In the context of proposed education policies on evolution, what type of legislation should be avoided? Well, for an example, see HB 258, just filed in Alabama by Representative Steven Hurst. The synopsis reads, in part:
This bill would enable public school teachers who teach kindergarten through 12th grade to include, as a portion of instruction regarding the scientific origins of man and the Earth, instruction regarding the Biblical theory of creation, so long as evolution is also taught. This bill would further allow any teacher who desires to instruct students regarding the Biblical theory of creation to read passages from the Bible in class which he or she deems necessary to propel the instruction forward.

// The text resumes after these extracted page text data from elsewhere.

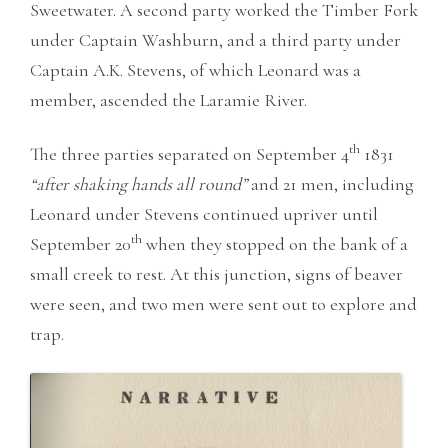
Sweetwater. A second party worked the Timber Fork
under Captain Washburn, and a third party under
Captain A.K. Stevens, of which Leonard was a
member, ascended the Laramie River.
th
The three parties separated on September 4
1831
“after shaking hands all round”
and 21 men, including
Leonard under Stevens continued upriver until
th
September 20
when they stopped on the bank of a
small creek to rest. At this junction, signs of beaver
were seen, and two men were sent out to explore and
trap.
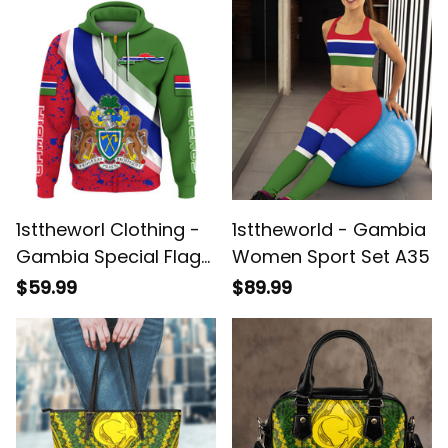
1sttheworl Clothing -
1sttheworld - Gambia
Gambia Special Flag
Women Sport Set A35
Zip Hoodie A35
$59.99
$89.99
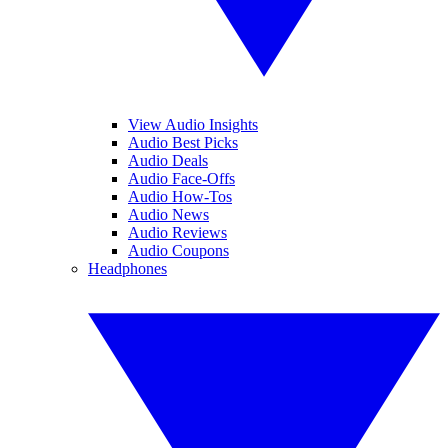
View Audio Insights
Audio Best Picks
Audio Deals
Audio Face-Offs
Audio How-Tos
Audio News
Audio Reviews
Audio Coupons
Headphones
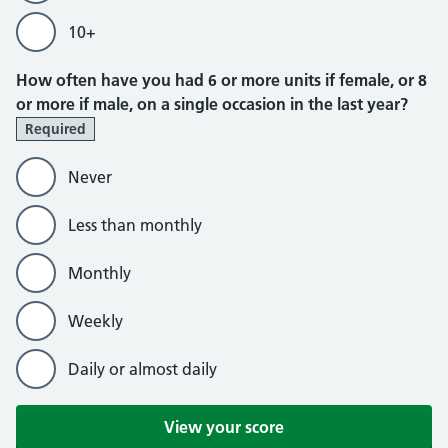
10+
How often have you had 6 or more units if female, or 8
or more if male, on a single occasion in the last year?
Required
Never
Less than monthly
Monthly
Weekly
Daily or almost daily
View your score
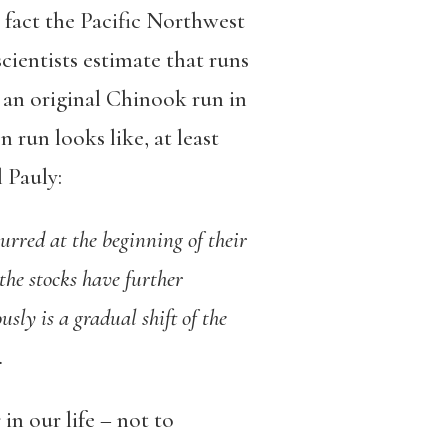
in fact the Pacific Northwest
scientists estimate that runs
g an original Chinook run in
 run looks like, at least
l Pauly:
urred at the beginning of their
 the stocks have further
usly is a gradual shift of the
.
n our life – not to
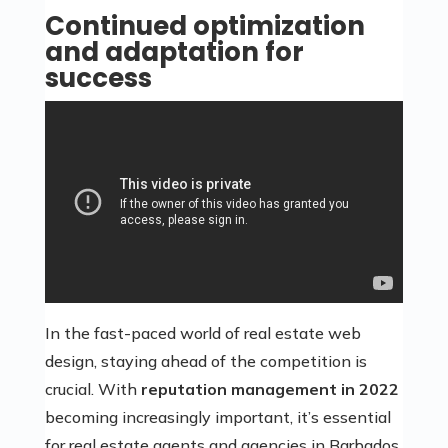
Continued optimization
and adaptation for
success
In the fast-paced world of real estate web
design, staying ahead of the competition is
crucial. With
reputation management in 2022
becoming increasingly important, it’s essential
for real estate agents and agencies in Barbados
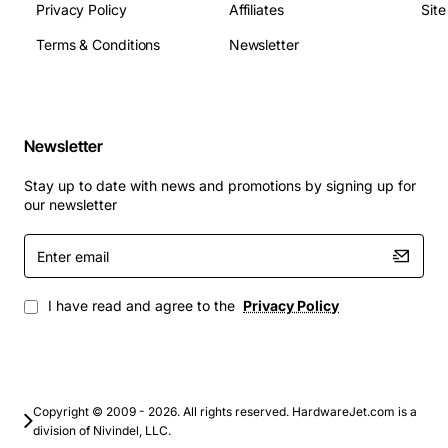
Privacy Policy
Affiliates
Sit
Terms & Conditions
Newsletter
Newsletter
Stay up to date with news and promotions by signing up for
our newsletter
Enter
email
I have read and agree to the
Privacy Policy
Copyright © 2009 - 2026. All rights reserved. HardwareJet.com is a
division of Nivindel, LLC.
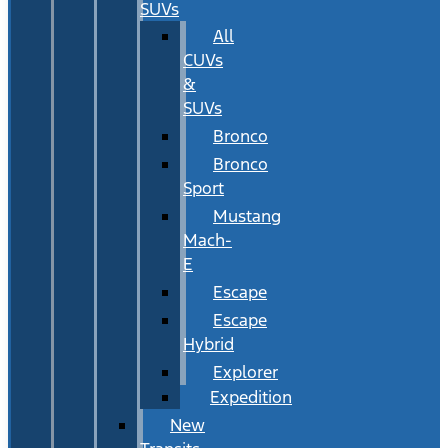
SUVs
All
CUVs
&
SUVs
Bronco
Bronco
Sport
Mustang
Mach-
E
Escape
Escape
Hybrid
Explorer
Expedition
New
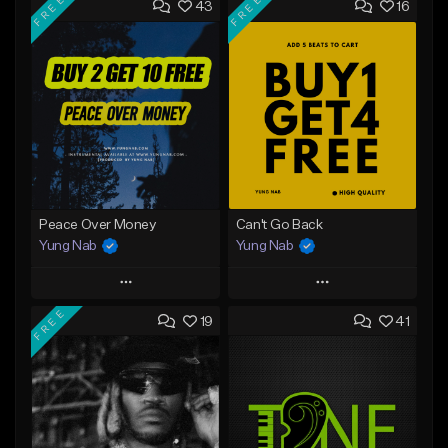
FREE
FREE
43
16
Peace Over Money
Can't Go Back
Yung Nab
Yung Nab
Play
Play
FREE
19
41
Add to Queue
Add to Queue
Add To Playlist
Add To Playlist
Like Beat
Like Beat
Download Item
Download Item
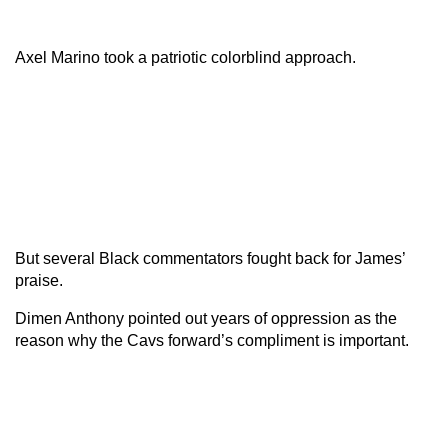
Axel Marino took a patriotic colorblind approach.
But several Black commentators fought back for James’
praise.
Dimen Anthony pointed out years of oppression as the
reason why the Cavs forward’s compliment is important.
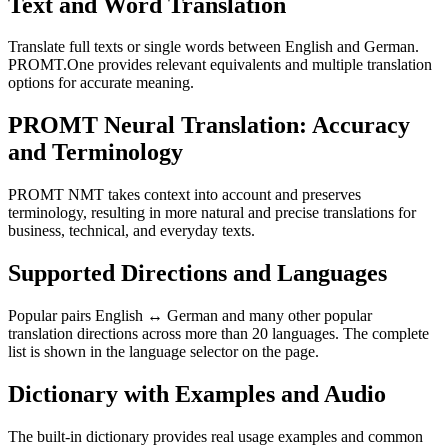
Text and Word Translation
Translate full texts or single words between English and German.
PROMT.One provides relevant equivalents and multiple translation
options for accurate meaning.
PROMT Neural Translation: Accuracy
and Terminology
PROMT NMT takes context into account and preserves
terminology, resulting in more natural and precise translations for
business, technical, and everyday texts.
Supported Directions and Languages
Popular pairs English ↔ German and many other popular
translation directions across more than 20 languages. The complete
list is shown in the language selector on the page.
Dictionary with Examples and Audio
The built-in dictionary provides real usage examples and common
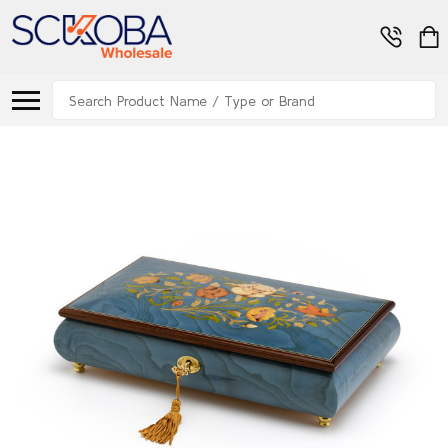
Search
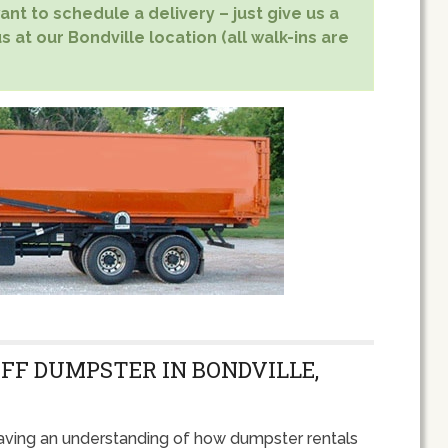
nt to schedule a delivery – just give us a
s at our Bondville location (all walk-ins are
OFF DUMPSTER IN BONDVILLE,
ving an understanding of how dumpster rentals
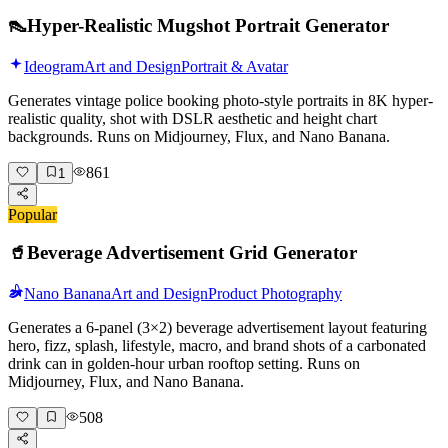
👠
Hyper-Realistic Mugshot Portrait Generator
Ideogram
Art and Design
Portrait & Avatar
Generates vintage police booking photo-style portraits in 8K hyper-
realistic quality, shot with DSLR aesthetic and height chart
backgrounds. Runs on Midjourney, Flux, and Nano Banana.
861
1
Popular
🥤
Beverage Advertisement Grid Generator
Nano Banana
Art and Design
Product Photography
Generates a 6-panel (3×2) beverage advertisement layout featuring
hero, fizz, splash, lifestyle, macro, and brand shots of a carbonated
drink can in golden-hour urban rooftop setting. Runs on
Midjourney, Flux, and Nano Banana.
508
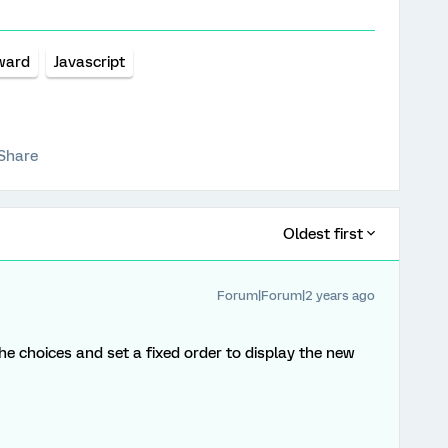
ward
Javascript
Share
Oldest first
Forum|Forum|2 years ago
e choices and set a fixed order to display the new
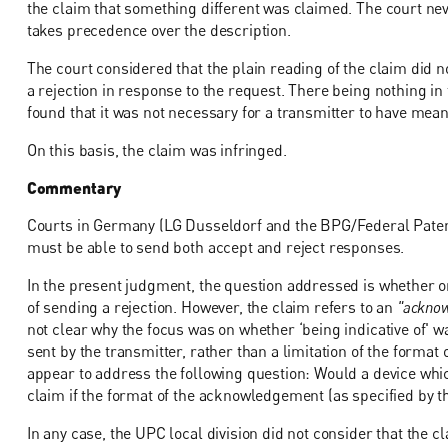
the claim that something different was claimed. The court ne
takes precedence over the description.
The court considered that the plain reading of the claim did n
a rejection in response to the request. There being nothing in 
found that it was not necessary for a transmitter to have mea
On this basis, the claim was infringed.
Commentary
Courts in Germany (LG Dusseldorf and the BPG/Federal Patent
must be able to send both accept and reject responses.
In the present judgment, the question addressed is whether or 
of sending a rejection. However, the claim refers to an
"acknowl
not clear why the focus was on whether ‘being indicative of' wa
sent by the transmitter, rather than a limitation of the format
appear to address the following question: Would a device whi
claim if the format of the acknowledgement (as specified by th
In any case, the UPC local division did not consider that the cl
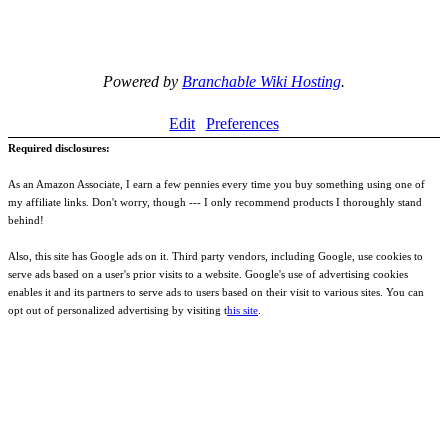
Powered by
Branchable Wiki Hosting
.
Edit
Preferences
Required disclosures:
As an Amazon Associate, I earn a few pennies every time you buy something using one of
my affiliate links. Don't worry, though --- I only recommend products I thoroughly stand
behind!
Also, this site has Google ads on it. Third party vendors, including Google, use cookies to
serve ads based on a user's prior visits to a website. Google's use of advertising cookies
enables it and its partners to serve ads to users based on their visit to various sites. You can
opt out of personalized advertising by visiting t
his site
.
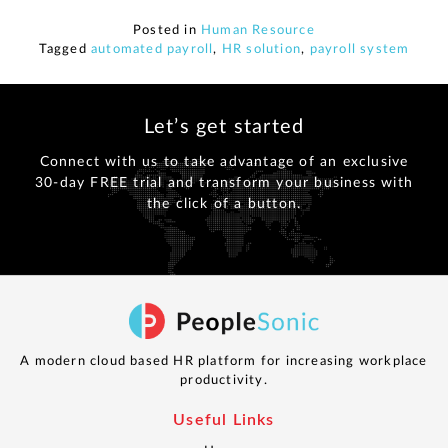
Posted in
Human Resource
Tagged
automated payroll
,
HR solution
,
payroll system
Let’s get started
Connect with us to take advantage of an exclusive
30-day FREE trial and transform your business with
the click of a button.
A modern cloud based HR platform for increasing workplace
productivity.
Useful Links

What could go wrong? First, if this bill were to be passed, it would be declared unconstitutional by the courts (Edwards v. Aguillard)! At Discovery Institute, we’re about addressing the scientific evidence regarding evolution. Not bringing sacred texts into the biology classroom.
Second, constitutional considerations aside, this isn’t a good idea. There are strong scientific reasons to doubt Darwinian evolution. There is controversy in the scientific community about the mechanisms of evolution. Lots to talk about there. Leave the Bible out of it, please.
Sample lesson plan? Why not ask students to review ideas discussed at the November 2016 Royal Society meeting? Not only would that expose curious young people to current thinking on evolution, it also offers the makings of some first-rate science education.
Let’s invite students to grapple with the evidence and think critically. That is, after all, what it means to think like a scientist.